Employment Contracts

Michael S. Ives. The Company, the Bank and Michael S. Ives, the Company’s President & Chief Executive Officer, entered into an Amended and Restated Employment Agreement dated January 25, 2012. Mr. Ives’ Employment Agreement contains the following material provisions: (i) Mr. Ives’ current term of employment continues until January 31, 2018; (ii) the base salary payable to Mr. Ives under the Employment Agreement is $400,000 per year; and (iii) Mr. Ives is eligible to receive an annual incentive bonus based on performance during the applicable year, as determined by the Board of Directors in its discretion, but no annual bonus may exceed 35% of the base salary paid to Mr. Ives during the applicable year.

John O. Guthrie. The Company, the Bank and John O. Guthrie, the Company’s Executive Vice President & Chief Financial Officer, entered into a new Employment Agreement dated January 1, 2011, which replaced in its entirety Mr. Guthrie’s prior employment agreement immediately following the expiration of such prior agreement on April 30, 2011. This Employment Agreement (i) renewed at year-end 2012 and now continues through December 31, 2014, thereafter renewing automatically for successive additional two-year periods unless the Company or Mr. Guthrie otherwise notifies the other in accordance with the terms of the agreement; and (ii) provides for a base salary that is subject to review, at least annually, and increase by the Company in its sole discretion.

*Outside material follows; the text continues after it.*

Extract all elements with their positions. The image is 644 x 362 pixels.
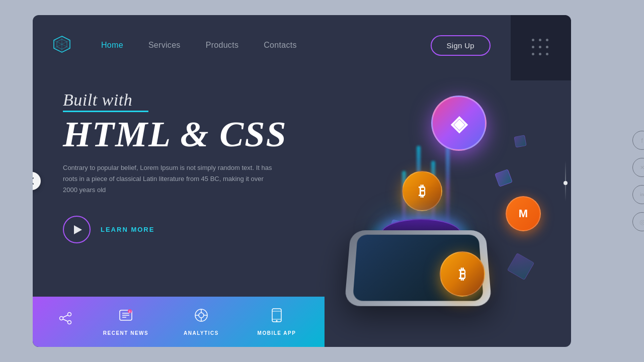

Sharon Curling Lessard. The Bank and Sharon Curling Lessard, the Company’s Executive Vice President & Chief Banking Officer, entered into a new Employment Agreement dated January 1, 2011, which replaced in its entirety a pre-existing employment agreement. This Employment Agreement provides for a base salary that is subject to review, at least annually, and increase by the Company in its sole discretion. Ms. Lessard’s Employment Agreement renewed at year-end 2012; however, she is currently on leave and her employment status is “inactive”.

Leigh C. Keogh. The Bank and Leigh C. Keogh, the Company’s Executive Vice President & Chief Lending Officer, entered into a new Employment Agreement dated January 1, 2011, which replaced in its entirety a pre-existing employment agreement. This Employment Agreement (i) renewed at year-end 2012 and now continues through December 31, 2014, thereafter renewing automatically for successive additional two-year periods unless the Bank or Mr. Keogh otherwise notifies the other in accordance with the terms of the agreement; and (ii) provides for a base salary that is subject to review, at least annually, and increase by the Company in its sole discretion.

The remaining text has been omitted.